Print all of the entries exactly, minus the pictures.

TASK MATERIAL Block Start

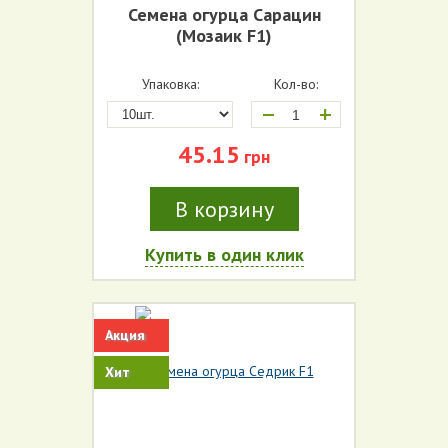
Семена огурца Сарацин
(Мозаик F1)
Упаковка:
Кол-во:
+
45.15
грн
В корзину
Купить в один клик
Акция
Хит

TASK MATERIAL Block End

◆ YOUR RESPONSE
Семена огурца Сарацин
(Мозаик F1)
Упаковка:
Кол-во:
+
45.15
грн
В корзину
Купить в один клик
Акция
Хит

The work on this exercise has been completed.